TASK REQUIREMENTS => Determine how many lines below hold the string "durée". Reply with the number alone.

|---|

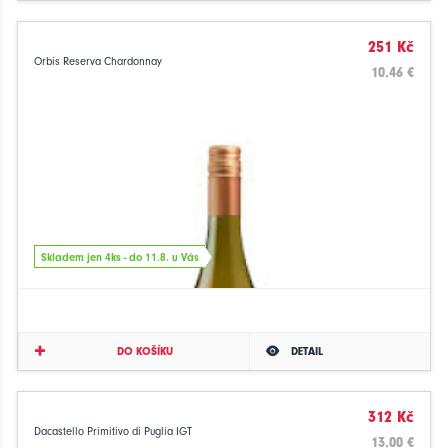
251 Kč
Orbis Reserva Chardonnay
10.46 €
Skladem jen 4ks - do 11.8. u Vás
DO KOŠÍKU
DETAIL
312 Kč
Dacastello Primitivo di Puglia IGT
13.00 €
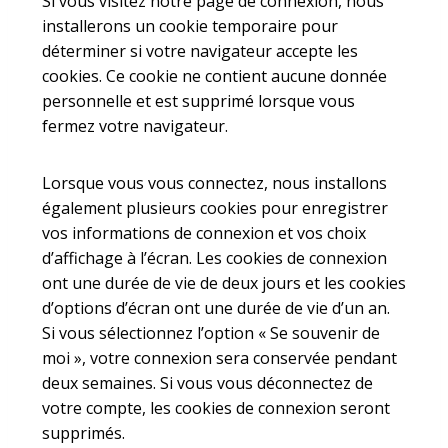
Si vous visitez notre page de connexion, nous
installerons un cookie temporaire pour
déterminer si votre navigateur accepte les
cookies. Ce cookie ne contient aucune donnée
personnelle et est supprimé lorsque vous
fermez votre navigateur.
Lorsque vous vous connectez, nous installons
également plusieurs cookies pour enregistrer
vos informations de connexion et vos choix
d’affichage à l’écran. Les cookies de connexion
ont une durée de vie de deux jours et les cookies
d’options d’écran ont une durée de vie d’un an.
Si vous sélectionnez l’option « Se souvenir de
moi », votre connexion sera conservée pendant
deux semaines. Si vous vous déconnectez de
votre compte, les cookies de connexion seront
supprimés.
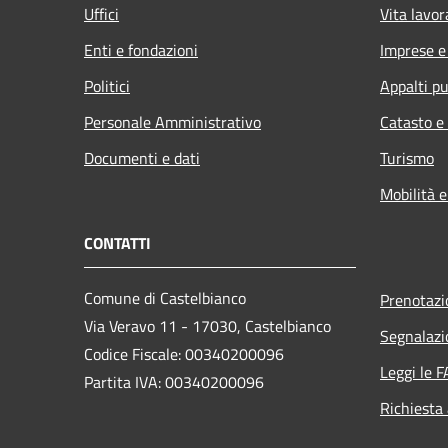
Uffici
Vita lavor
Enti e fondazioni
Imprese 
Politici
Appalti pu
Personale Amministrativo
Catasto e
Documenti e dati
Turismo
Mobilità e
CONTATTI
Comune di Castelbianco
Prenotaz
Via Veravo 11 - 17030, Castelbianco
Segnalazi
Codice Fiscale: 00340200096
Leggi le 
Partita IVA: 00340200096
Richiesta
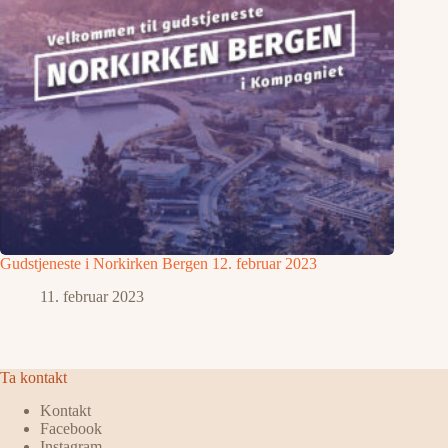
Gudstjeneste i Norkirken Bergen 12. februar 2023
11. februar 2023
Ta kontakt
Kontakt
Facebook
Instagram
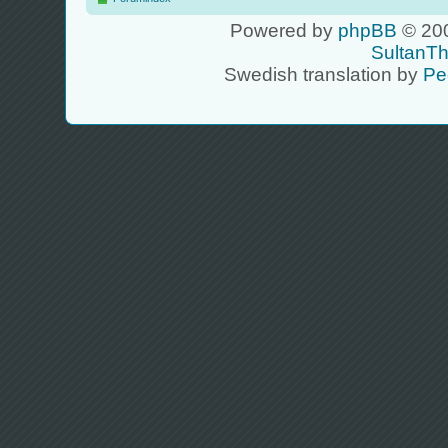
Powered by
phpBB
© 200
SultanT
Swedish translation by
Pe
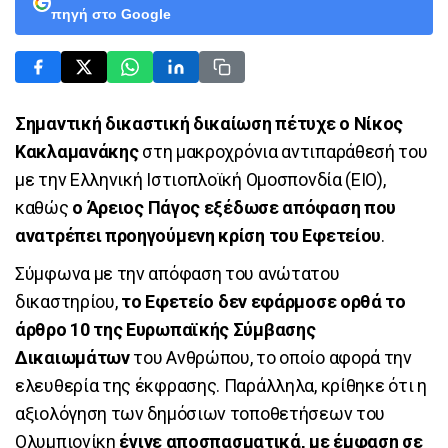
πηγή στο Google
Σημαντική δικαστική δικαίωση πέτυχε ο Νίκος
Κακλαμανάκης
στη μακροχρόνια αντιπαράθεσή του
με την Ελληνική Ιστιοπλοϊκή Ομοσπονδία (ΕΙΟ),
καθώς
ο Άρειος Πάγος εξέδωσε απόφαση που
ανατρέπει προηγούμενη κρίση του Εφετείου
.
Σύμφωνα με την απόφαση του ανώτατου
δικαστηρίου,
το Εφετείο δεν εφάρμοσε ορθά το
άρθρο 10 της Ευρωπαϊκής Σύμβασης
Δικαιωμάτων
του Ανθρώπου, το οποίο αφορά την
ελευθερία της έκφρασης. Παράλληλα, κρίθηκε ότι η
αξιολόγηση των δημόσιων τοποθετήσεων του
Ολυμπιονίκη
έγινε αποσπασματικά, με έμφαση σε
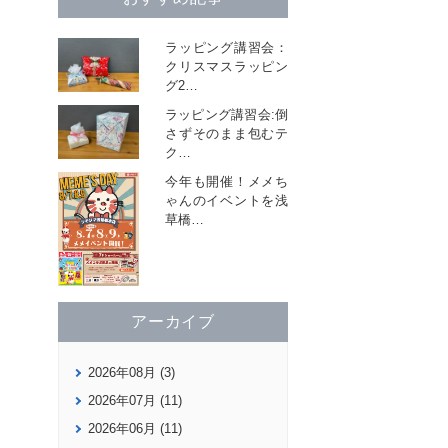
ラッピング講習会：
クリスマスラッピン
グ2
…
ラッピング講習会:倒
さずそのまま包むテ
ク
…
今年も開催！メメち
ゃんのイベントを浅
草橋
…
アーカイブ
2026年08月 (3)
2026年07月 (11)
2026年06月 (11)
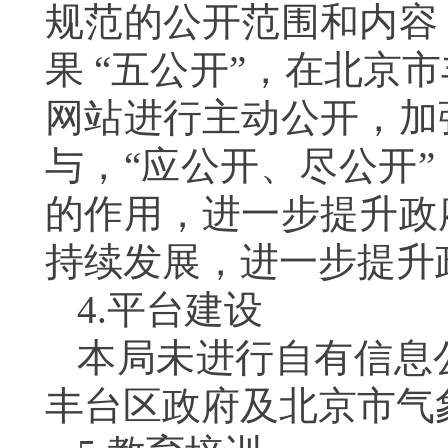
规范的公开范围和内容
果 “五公开”，在北
网站进行主动公开，加
与，“应公开、尽公开
的作用，进一步提升政
持续发展，进一步提升
4.
平台建设
本局未进行自有信息
丰台区政府及北京市气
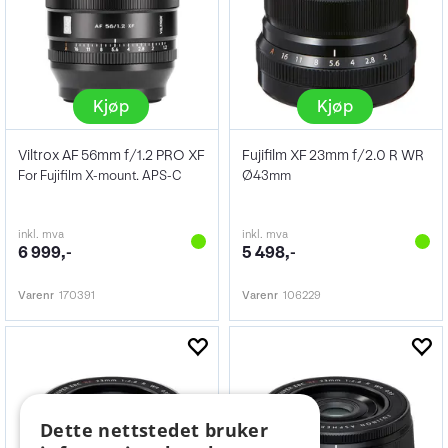
Kjøp
Kjøp
Viltrox AF 56mm f/1.2 PRO XF
Fujifilm XF 23mm f/2.0 R WR
For Fujifilm X-mount. APS-C
Ø43mm
inkl. mva
inkl. mva
6 999,-
5 498,-
Varenr
170391
Varenr
106229
Dette nettstedet bruker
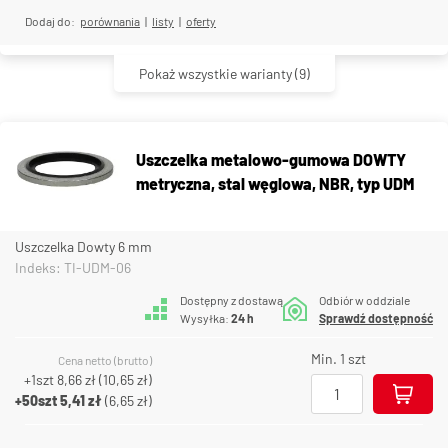
Dodaj do:
porównania
|
listy
|
oferty
Pokaż wszystkie warianty
(9)
Uszczelka metalowo-gumowa DOWTY
metryczna, stal węglowa, NBR, typ UDM
Uszczelka Dowty 6 mm
Indeks: TI-UDM-06
Dostępny z dostawą
Odbiór w oddziale
Wysyłka:
24 h
Sprawdź dostępność
Min. 1 szt
Cena netto (brutto)
+1szt
8,66 zł
(
10,65 zł
)
+50szt
5,41 zł
(
6,65 zł
)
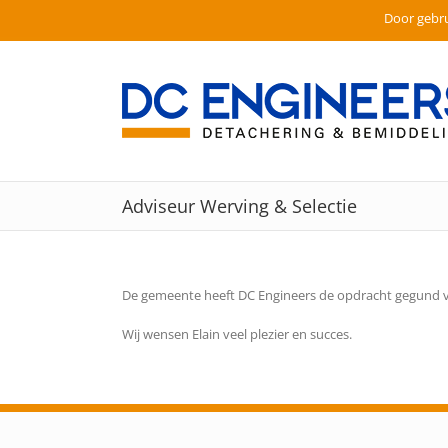
Door gebru
Ga
naar
inhoud
Adviseur Werving & Selectie
De gemeente heeft DC Engineers de opdracht gegund vo
Wij wensen Elain veel plezier en succes.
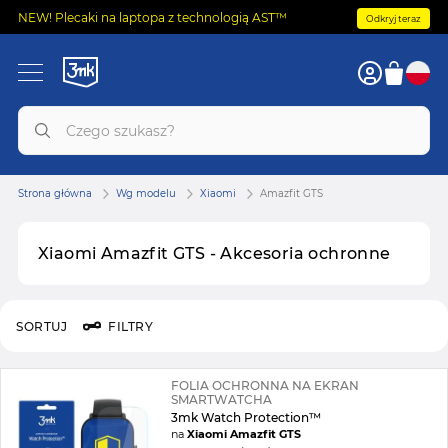
NEW! Plecaki na laptopa z technologią AST™
Odkryj teraz
Strona główna
Wg modelu
Xiaomi
Amazfit GTS
Xiaomi Amazfit GTS - Akcesoria ochronne
SORTUJ
FILTRY
FOLIA OCHRONNA NA EKRAN
SMARTWATCHA
3mk Watch Protection™
na
Xiaomi Amazfit GTS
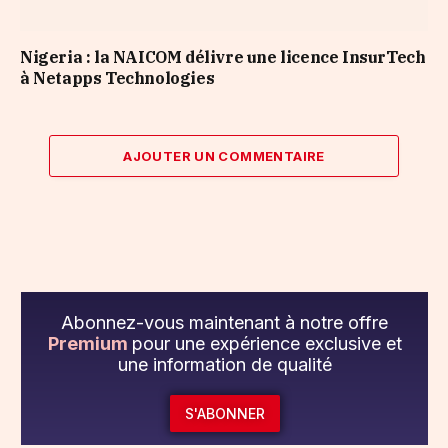
Nigeria : la NAICOM délivre une licence InsurTech
à Netapps Technologies
AJOUTER UN COMMENTAIRE
Abonnez-vous maintenant à notre offre
Premium
pour une expérience exclusive et
une information de qualité
S'ABONNER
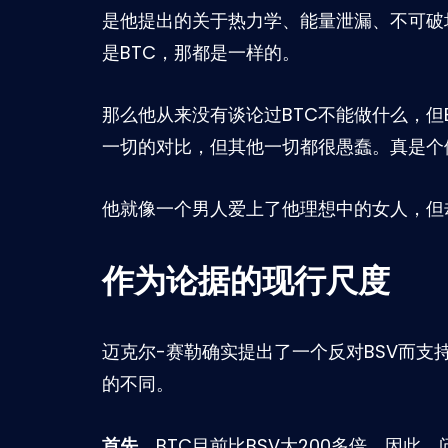
是他提出的关于热力学、能量泄漏、不可破
是BTC，那都是一样的。
那么他从来没有谈论过BTC不能做什么，但B
一切的对比，但其他一切都很愚蠢。真是个
他就像一个男人爱上了他理想中的女人，但
作为论据的现行尺度
迈克尔-赛勒确实提出了一个反对BSV而支持
的不同。
首先
，BTC目前比BSV大200多倍。因此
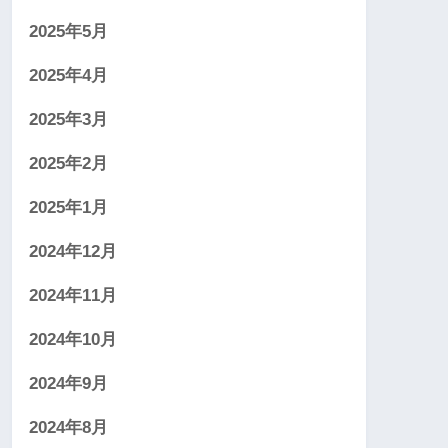
2025年5月
2025年4月
2025年3月
2025年2月
2025年1月
2024年12月
2024年11月
2024年10月
2024年9月
2024年8月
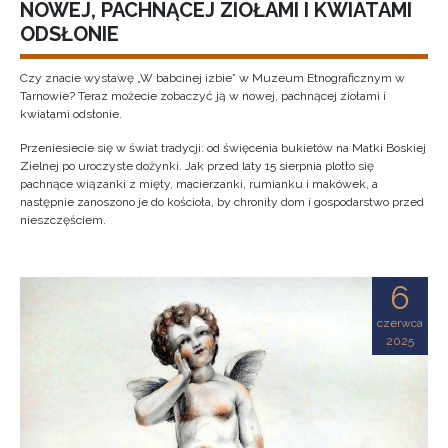
NOWEJ, PACHNĄCEJ ZIOŁAMI I KWIATAMI
ODSŁONIE
Czy znacie wystawę „W babcinej izbie” w Muzeum Etnograficznym w
Tarnowie? Teraz możecie zobaczyć ją w nowej, pachnącej ziołami i
kwiatami odsłonie.
Przeniesiecie się w świat tradycji: od święcenia bukietów na Matki Boskiej
Zielnej po uroczyste dożynki. Jak przed laty 15 sierpnia plotło się
pachnące wiązanki z mięty, macierzanki, rumianku i makówek, a
następnie zanoszono je do kościoła, by chroniły dom i gospodarstwo przed
nieszczęściem.
6
czerwca
2025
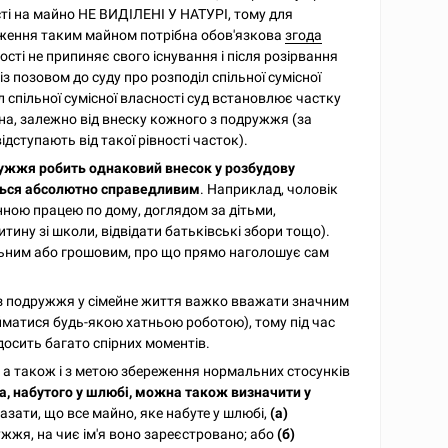
сті на майно НЕ ВИДІЛЕНІ У НАТУРІ, тому для
ження таким майном потрібна обов'язкова
згода
ності не припиняє свого існування і після розірвання
з позовом до суду про розподіл спільної сумісної
л спільної сумісної власності суд встановлює частку
на, залежно від внеску кожного з подружжя (за
ступають від такої рівності часток).
одружжя робить однаковий внесок у розбудову
ється абсолютно справедливим
. Наприклад, чоловік
нною працею по дому, доглядом за дітьми,
тину зі школи, відвідати батьківські збори тощо).
льним або грошовим, про що прямо наголошує сам
 з подружжя у сімейне життя важко вважати значним
йматися будь-якою хатньою роботою), тому під час
осить багато спірних моментів.
 а також і з метою збереження нормальних стосунків
, набутого у шлюбі, можна також визначити у
азати, що все майно, яке набуте у шлюбі,
(а)
жжя, на чиє ім'я воно зареєстровано; або
(б)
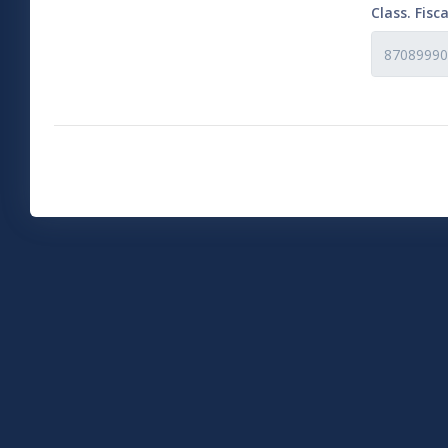
Class. Fisca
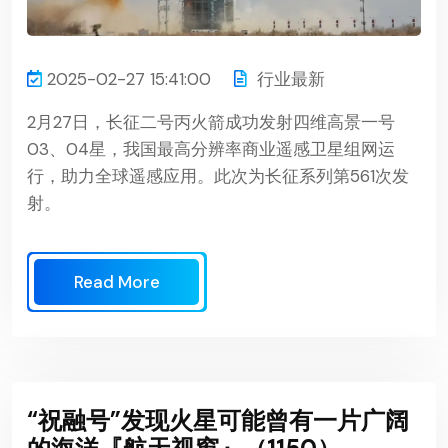
2025-02-27 15:41:00
行业最新
2月27日，长征二号丙火箭成功发射四维高景一号
03、04星，我国最高分辨率商业遥感卫星组网运
行，助力全球遥感应用。此次为长征系列第561次发
射。
Read More
“祝融号”发现火星可能曾有一片广阔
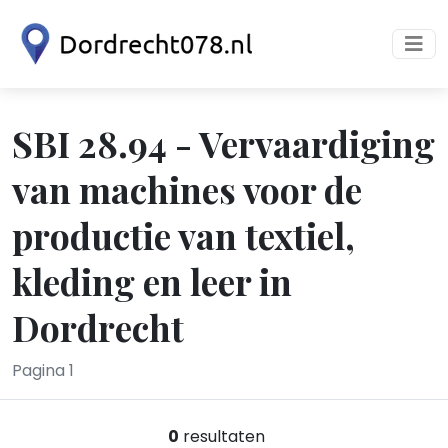
SBI 28.94 - Vervaardiging
van machines voor de
productie van textiel,
kleding en leer in
Dordrecht
Pagina 1
0
resultaten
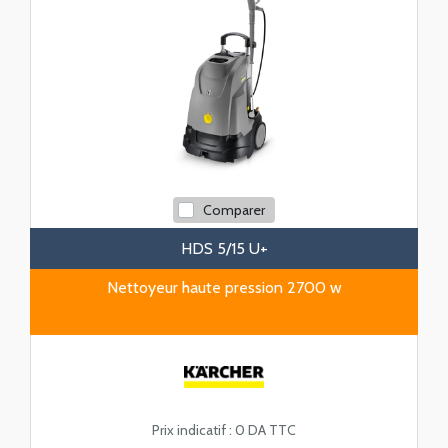
Comparer
HDS 5/15 U+
Nettoyeur haute pression 2700 w
Prix indicatif :
0 DA TTC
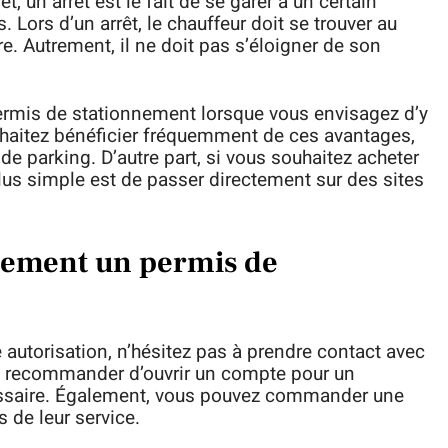
et, un arrêt est le fait de se garer à un certain
Lors d’un arrêt, le chauffeur doit se trouver au
ture. Autrement, il ne doit pas s’éloigner de son
rmis de stationnement lorsque vous envisagez d’y
uhaitez bénéficier fréquemment de ces avantages,
 parking. D’autre part, si vous souhaitez acheter
plus simple est de passer directement sur des sites
ement un permis de
e autorisation, n’hésitez pas à prendre contact avec
ous recommander d’ouvrir un compte pour un
ssaire. Également, vous pouvez commander une
 de leur service.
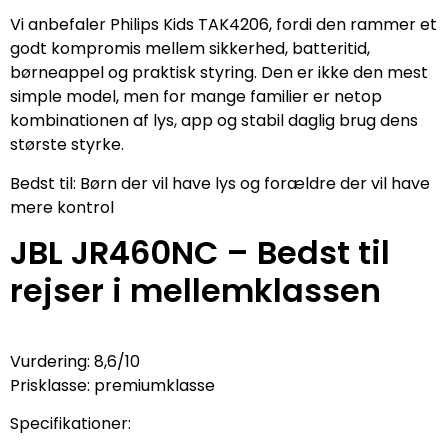
Vi anbefaler Philips Kids TAK4206, fordi den rammer et
godt kompromis mellem sikkerhed, batteritid,
børneappel og praktisk styring. Den er ikke den mest
simple model, men for mange familier er netop
kombinationen af lys, app og stabil daglig brug dens
største styrke.
Bedst til: Børn der vil have lys og forældre der vil have
mere kontrol
JBL JR460NC – Bedst til
rejser i mellemklassen
Vurdering: 8,6/10
Prisklasse: premiumklasse
Specifikationer:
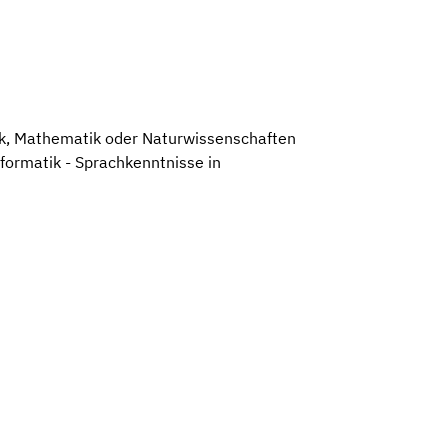
tik, Mathematik oder Naturwissenschaften
formatik - Sprachkenntnisse in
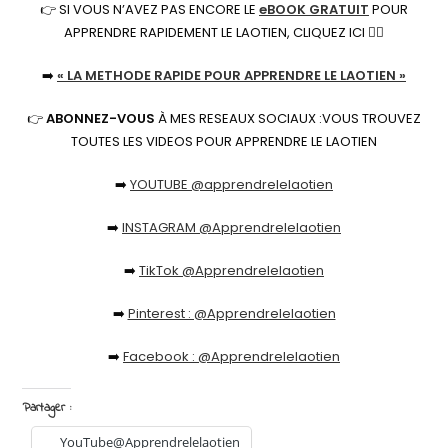
👉 SI VOUS N’AVEZ PAS ENCORE LE
eBOOK GRATUIT
POUR
APPRENDRE RAPIDEMENT LE LAOTIEN, CLIQUEZ ICI 👇🏻
➡️
« LA METHODE RAPIDE POUR APPRENDRE LE LAOTIEN »
👉
ABONNEZ-VOUS
À MES RESEAUX SOCIAUX :VOUS TROUVEZ
TOUTES LES VIDEOS POUR APPRENDRE LE LAOTIEN
➡️
YOUTUBE @apprendrelelaotien
➡️
INSTAGRAM @Apprendrelelaotien
➡️
TikTok @Apprendrelelaotien
➡️
Pinterest : @Apprendrelelaotien
➡️
Facebook : @Apprendrelelaotien
Partager :
YouTube@Apprendrelelaotien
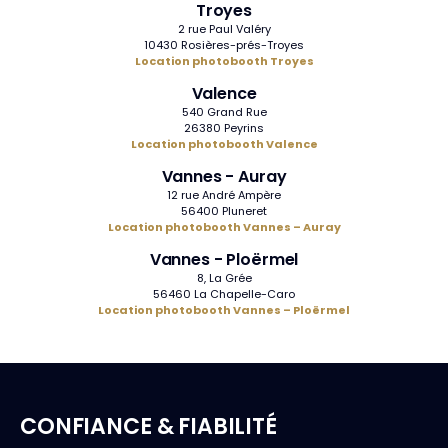
Troyes
2 rue Paul Valéry
10430 Rosières-prés-Troyes
Location photobooth Troyes
Valence
540 Grand Rue
26380 Peyrins
Location photobooth Valence
Vannes - Auray
12 rue André Ampère
56400 Pluneret
Location photobooth Vannes – Auray
Vannes - Ploërmel
8, La Grée
56460 La Chapelle-Caro
Location photobooth Vannes – Ploërmel
CONFIANCE & FIABILITÉ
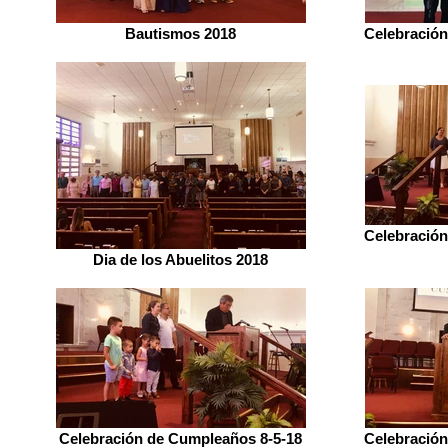
Bautismos 2018
Celebración
Celebración
Dia de los Abuelitos 2018
Celebración de Cumpleaños 8-5-18
Celebración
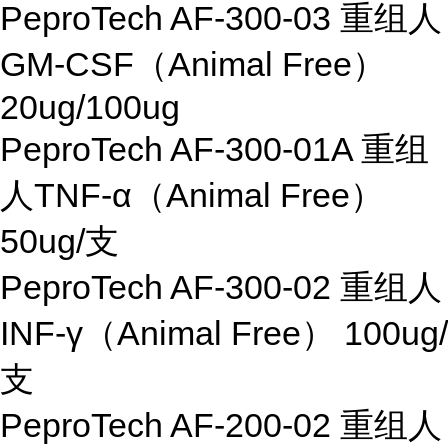
PeproTech AF-300-03 重组人
GM-CSF（Animal Free）
20ug/100ug
PeproTech AF-300-01A 重组
人TNF-α（Animal Free）
50ug/支
PeproTech AF-300-02 重组人
INF-γ（Animal Free） 100ug/
支
PeproTech AF-200-02 重组人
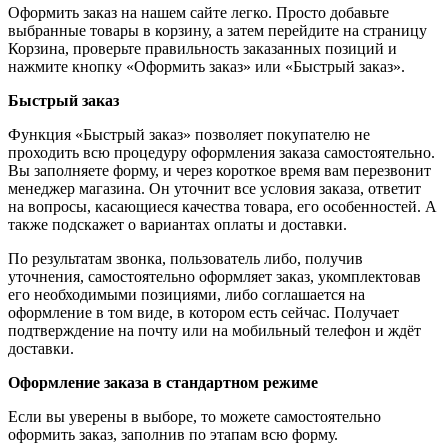
Оформить заказ на нашем сайте легко. Просто добавьте
выбранные товары в корзину, а затем перейдите на страницу
Корзина, проверьте правильность заказанных позиций и
нажмите кнопку «Оформить заказ» или «Быстрый заказ».
Быстрый заказ
Функция «Быстрый заказ» позволяет покупателю не
проходить всю процедуру оформления заказа самостоятельно.
Вы заполняете форму, и через короткое время вам перезвонит
менеджер магазина. Он уточнит все условия заказа, ответит
на вопросы, касающиеся качества товара, его особенностей. А
также подскажет о вариантах оплаты и доставки.
По результатам звонка, пользователь либо, получив
уточнения, самостоятельно оформляет заказ, укомплектовав
его необходимыми позициями, либо соглашается на
оформление в том виде, в котором есть сейчас. Получает
подтверждение на почту или на мобильный телефон и ждёт
доставки.
Оформление заказа в стандартном режиме
Если вы уверены в выборе, то можете самостоятельно
оформить заказ, заполнив по этапам всю форму.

|---|

REPLY TO THE EXERCISE => 2